The GEO presented language to the University administration on Sunday, which would protect graduate students in the event that such a reconfiguration occurred. The GEO wanted the right to "re-open" negotiations should the University cease to fund "out of state" tuition. The University administration refused.
Also, as a point of clarification, the only tuition waivers that are in dispute are the ones tied to TA-ships and GA-ships. That is, tuition waivers that graduate students earn through their labor.
For what it's worth, I am a faculty member on campus at Illinois, who has been following the situation closely. I believe that the news coming out of the University of Illinois' news bureau is intentionally misrepresenting the situation, to the detriment of the GEO. I would encourage interested readers of the Chronicle to investigate the issue fully before forming a judgment.
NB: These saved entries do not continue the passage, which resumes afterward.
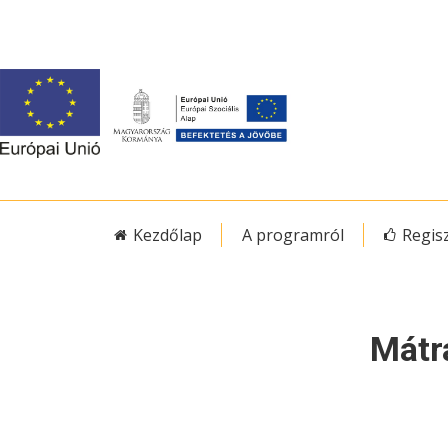
Kezdőlap
A programról
Regis
Mátr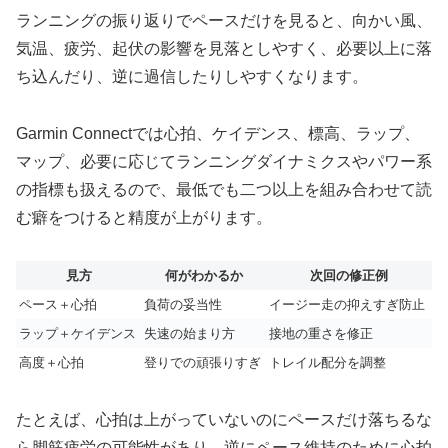
ランニングの振り返りでペースだけを見ると、向かい風、
気温、疲労、起伏の影響を見落としやすく、必要以上に落
ち込んだり、逆に過信したりしやすくなります。
Garmin Connectでは心拍、ケイデンス、標高、ラップ、
マップ、必要に応じてランニングダイナミクスやパワー系
の指標も扱えるので、最低でも二つ以上を組み合わせて読
む癖をつけると精度が上がります。
見方
何がわかるか
次回の修正例
ペース＋心拍
負荷の妥当性
イージー走の抑えすぎ防止
ラップ＋ケイデンス
失速の始まり方
接地の重さを修正
高度＋心拍
登りでの頑張りすぎ
トレイル配分を調整
たとえば、心拍は上がっていないのにペースだけ落ちるな
ら脚筋疲労の可能性があり、逆にペース維持のために心拍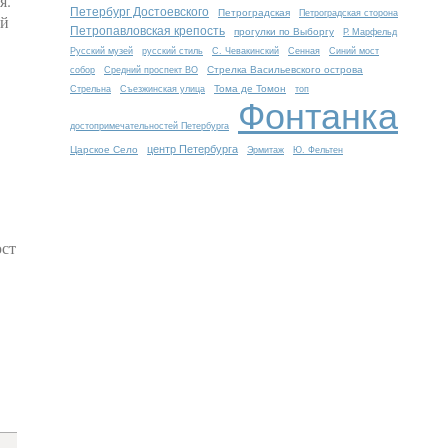
я.
Петербург Достоевского
Петроградская
Петроградская сторона
ей
Петропавловская крепость
прогулки по Выборгу
Р. Марфельд
Русский музей
русский стиль
С. Чевакинский
Сенная
Синий мост
Стрелка Васильевского острова
собор
Средний проспект ВО
Тома де Томон
Стрельна
Съезжинская улица
топ
Фонтанка
достопримечательностей Петербурга
центр Петербурга
Царское Село
Эрмитаж
Ю. Фельтен
юст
9. crunchycon - November 16, 2009 at 01:12 pm
parsoling -- it is not a defeatist attitude. If student loans could not be secured to continue my studies, yes, I would have been forced to give up at that point if my ta-ship had been rescinded. I worked in the "real" world before beginning my graduate studies, so perhaps I have a more realistic viewpoint. Those who spend their entire lives in academe have a very different take on how things "should" work.
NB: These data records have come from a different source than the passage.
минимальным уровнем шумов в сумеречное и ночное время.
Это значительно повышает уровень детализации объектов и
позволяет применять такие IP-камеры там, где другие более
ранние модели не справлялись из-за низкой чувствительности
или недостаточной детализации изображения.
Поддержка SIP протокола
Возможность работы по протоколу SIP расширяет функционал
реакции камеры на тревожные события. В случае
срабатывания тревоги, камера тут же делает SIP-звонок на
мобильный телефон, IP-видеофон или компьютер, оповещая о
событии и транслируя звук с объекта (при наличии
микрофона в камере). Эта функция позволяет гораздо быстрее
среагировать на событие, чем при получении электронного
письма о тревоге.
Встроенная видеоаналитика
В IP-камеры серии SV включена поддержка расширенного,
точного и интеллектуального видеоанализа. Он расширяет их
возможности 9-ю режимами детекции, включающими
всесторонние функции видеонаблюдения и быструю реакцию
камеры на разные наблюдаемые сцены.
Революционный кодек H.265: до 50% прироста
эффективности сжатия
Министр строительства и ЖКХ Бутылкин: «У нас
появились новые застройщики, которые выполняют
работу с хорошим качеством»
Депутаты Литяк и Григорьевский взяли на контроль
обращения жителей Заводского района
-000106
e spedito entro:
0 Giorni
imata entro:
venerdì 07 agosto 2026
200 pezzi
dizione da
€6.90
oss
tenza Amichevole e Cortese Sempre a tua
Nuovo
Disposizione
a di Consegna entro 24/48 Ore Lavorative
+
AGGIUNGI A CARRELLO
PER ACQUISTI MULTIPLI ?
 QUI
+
10. crunchycon - November 16, 2009 at 02:19 pm
From the Chancellor:
In the last 24 hours there have been many questions about the University's intention regarding tuition waivers.
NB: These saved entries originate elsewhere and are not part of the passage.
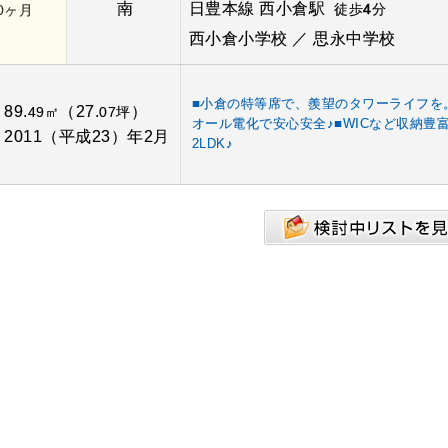
南
日豊本線 西小倉駅
徒歩
4
分
.0ヶ月
西小倉小学校 ／ 思永中学校
■小倉の特等席で、羨望のタワーライフを
89.
（27.
）
：
49㎡
07坪
オール電化で安心安全♪■WICなど収納豊
2011（平成23）年2月
：
2LDK♪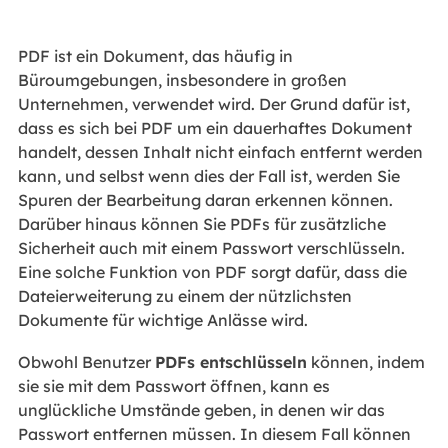
PDF ist ein Dokument, das häufig in
Büroumgebungen, insbesondere in großen
Unternehmen, verwendet wird. Der Grund dafür ist,
dass es sich bei PDF um ein dauerhaftes Dokument
handelt, dessen Inhalt nicht einfach entfernt werden
kann, und selbst wenn dies der Fall ist, werden Sie
Spuren der Bearbeitung daran erkennen können.
Darüber hinaus können Sie PDFs für zusätzliche
Sicherheit auch mit einem Passwort verschlüsseln.
Eine solche Funktion von PDF sorgt dafür, dass die
Dateierweiterung zu einem der nützlichsten
Dokumente für wichtige Anlässe wird.
Obwohl Benutzer
PDFs entschlüsseln
können, indem
sie sie mit dem Passwort öffnen, kann es
unglückliche Umstände geben, in denen wir das
Passwort entfernen müssen. In diesem Fall können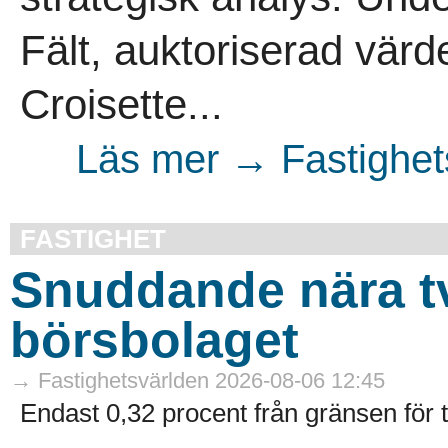
Fält, auktoriserad värde
Croisette...
Läs mer → Fastighet
FASTIGHET
Snuddande nära t
börsbolaget
→ Fastighetsvärlden 2026-08-06 12:45
Endast 0,32 procent från gränsen för 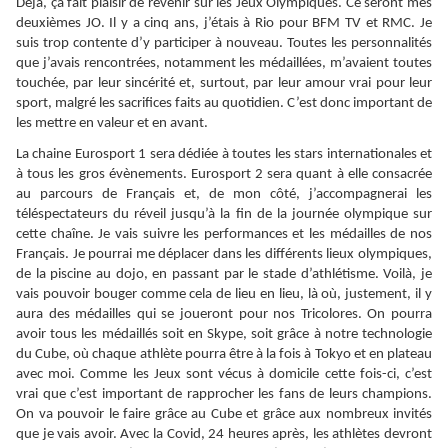
Déjà, ça fait plaisir de revenir sur les Jeux Olympiques. Ce seront mes
deuxièmes JO. Il y a cinq ans, j’étais à Rio pour BFM TV et RMC. Je
suis trop contente d’y participer à nouveau. Toutes les personnalités
que j’avais rencontrées, notamment les médaillées, m’avaient toutes
touchée, par leur sincérité et, surtout, par leur amour vrai pour leur
sport, malgré les sacrifices faits au quotidien. C’est donc important de
les mettre en valeur et en avant.
La chaine Eurosport 1 sera dédiée à toutes les stars internationales et
à tous les gros évènements. Eurosport 2 sera quant à elle consacrée
au parcours de Français et, de mon côté, j’accompagnerai les
téléspectateurs du réveil jusqu’à la fin de la journée olympique sur
cette chaîne. Je vais suivre les performances et les médailles de nos
Français. Je pourrai me déplacer dans les différents lieux olympiques,
de la piscine au dojo, en passant par le stade d’athlétisme. Voilà, je
vais pouvoir bouger comme cela de lieu en lieu, là où, justement, il y
aura des médailles qui se joueront pour nos Tricolores. On pourra
avoir tous les médaillés soit en Skype, soit grâce à notre technologie
du Cube, où chaque athlète pourra être à la fois à Tokyo et en plateau
avec moi. Comme les Jeux sont vécus à domicile cette fois-ci, c’est
vrai que c’est important de rapprocher les fans de leurs champions.
On va pouvoir le faire grâce au Cube et grâce aux nombreux invités
que je vais avoir. Avec la Covid, 24 heures après, les athlètes devront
Let me be as clear as possible in response to this issue. The excellence of our graduate programs depends on our capacity to provide fair and reasonable expectations for graduate assistants regarding their tuition waivers.
Graduate students with assistantships will not have their tuition waivers reduced while they hold qualifying assistantships, are in good academic standing, and are making proper progress toward graduation in the program in which they began.
This commitment is consistent with our long-standing and ongoing University practice.
11. crunchycon - November 16, 2009 at 02:20 pm
Sorry -- from the Provost.
Sounds reasonable.
12. parasoling - November 16, 2009 at 06:06 pm
Of course the information above reads well, but the information from the provost actually distorts the main issue at hand. If you read the official university news bureau press release closely, an asterisk will lead you to the bottom of the page, which indicates:
"During the term of this agreement, the university will bargain the impact of any change by the Board of Trustees of the University of Illinois to the graduate assistant tuition waiver policy set forth in Article IV, Section 5, of the General Rules Concerning University Organization and Procedures. The University acknowledges that the term "graduate assistant" as used in Article IV, Section 5, of the General Rules includes Teaching Assistants."
Naturally, they do not go any further to explain that graduate assistant as defined in Article IV section 5 only includes students who are native to the state of Illinois. Thus,under the terms of the current contract being offered, the majority of graduate students who were recruited here from other parts of the country could be, without any further bargaining or warning, forced to pay as much as $13,000 dollars a year in tuition fees. This could have catastrophic results for graduate students across the board, and is not, by any means, "reasonable."